Where does "Comandos" appear in the data? Return each line that holds it.

### Data extract
::::::::::

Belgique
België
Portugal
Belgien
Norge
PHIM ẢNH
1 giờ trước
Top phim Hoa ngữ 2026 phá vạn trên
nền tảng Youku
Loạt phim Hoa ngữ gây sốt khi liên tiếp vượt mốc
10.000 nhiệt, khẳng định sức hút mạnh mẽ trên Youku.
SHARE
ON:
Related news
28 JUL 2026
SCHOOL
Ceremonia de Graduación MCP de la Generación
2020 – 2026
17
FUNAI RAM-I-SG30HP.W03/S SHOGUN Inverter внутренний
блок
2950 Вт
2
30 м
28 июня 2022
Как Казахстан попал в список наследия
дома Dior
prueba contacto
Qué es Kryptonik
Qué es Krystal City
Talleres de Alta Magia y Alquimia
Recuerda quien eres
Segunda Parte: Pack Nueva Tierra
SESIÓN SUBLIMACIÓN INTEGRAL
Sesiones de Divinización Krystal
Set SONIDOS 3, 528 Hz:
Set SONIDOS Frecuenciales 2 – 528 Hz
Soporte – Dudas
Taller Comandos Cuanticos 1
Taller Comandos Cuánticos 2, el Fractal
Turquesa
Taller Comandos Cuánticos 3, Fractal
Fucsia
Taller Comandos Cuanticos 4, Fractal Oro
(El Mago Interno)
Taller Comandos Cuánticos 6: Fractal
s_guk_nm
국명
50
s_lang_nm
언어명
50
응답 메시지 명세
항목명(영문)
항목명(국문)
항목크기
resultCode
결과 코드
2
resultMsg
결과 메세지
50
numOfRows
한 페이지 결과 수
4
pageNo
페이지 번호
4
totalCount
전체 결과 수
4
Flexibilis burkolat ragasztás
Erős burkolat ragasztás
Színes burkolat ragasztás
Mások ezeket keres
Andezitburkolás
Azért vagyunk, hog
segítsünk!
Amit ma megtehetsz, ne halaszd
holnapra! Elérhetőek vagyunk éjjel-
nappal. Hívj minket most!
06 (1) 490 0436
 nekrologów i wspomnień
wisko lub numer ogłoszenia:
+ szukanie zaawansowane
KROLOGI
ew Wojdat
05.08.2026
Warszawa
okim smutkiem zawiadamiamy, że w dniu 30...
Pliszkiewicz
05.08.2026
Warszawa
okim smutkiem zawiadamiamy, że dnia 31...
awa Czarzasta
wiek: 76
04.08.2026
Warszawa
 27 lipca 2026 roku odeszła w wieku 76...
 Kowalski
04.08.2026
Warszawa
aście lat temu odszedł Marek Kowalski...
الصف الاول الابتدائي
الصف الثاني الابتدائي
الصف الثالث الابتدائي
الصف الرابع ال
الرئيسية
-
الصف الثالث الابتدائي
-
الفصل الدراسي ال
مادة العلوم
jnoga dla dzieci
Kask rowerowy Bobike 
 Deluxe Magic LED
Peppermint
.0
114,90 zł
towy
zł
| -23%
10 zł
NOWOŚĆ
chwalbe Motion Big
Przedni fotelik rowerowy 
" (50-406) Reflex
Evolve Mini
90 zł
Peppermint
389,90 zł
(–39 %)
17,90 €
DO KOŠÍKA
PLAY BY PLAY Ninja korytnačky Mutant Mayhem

::::::::::

### Solved problem
Taller Comandos Cuanticos 1
Taller Comandos Cuánticos 2, el Fractal
Taller Comandos Cuánticos 3, Fractal
Taller Comandos Cuanticos 4, Fractal Oro
Taller Comandos Cuánticos 6: Fractal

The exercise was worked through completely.